* [Task directions]: Lines to return, exactly: from the line with "Information Technologies" to the line with "University Life" in the entries below, both included.

(Entries taken from a collection)
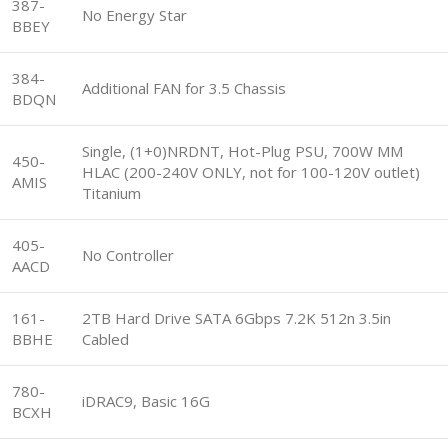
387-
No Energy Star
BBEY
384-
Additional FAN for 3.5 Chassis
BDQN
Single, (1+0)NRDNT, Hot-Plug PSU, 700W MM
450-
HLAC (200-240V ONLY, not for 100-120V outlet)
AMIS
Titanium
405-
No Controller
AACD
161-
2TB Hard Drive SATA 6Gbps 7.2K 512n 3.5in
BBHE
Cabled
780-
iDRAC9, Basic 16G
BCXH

* * *

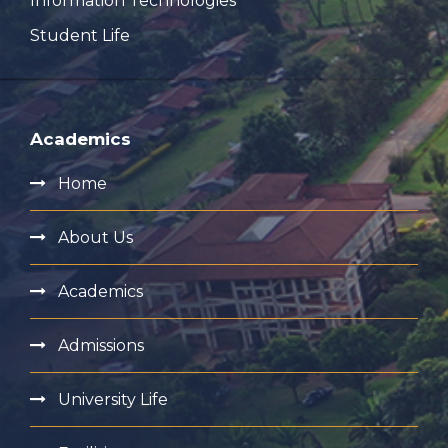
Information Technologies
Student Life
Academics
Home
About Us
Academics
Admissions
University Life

* [Exercise output]:
Information Technologies
Student Life
Academics
Home
About Us
Academics
Admissions
University Life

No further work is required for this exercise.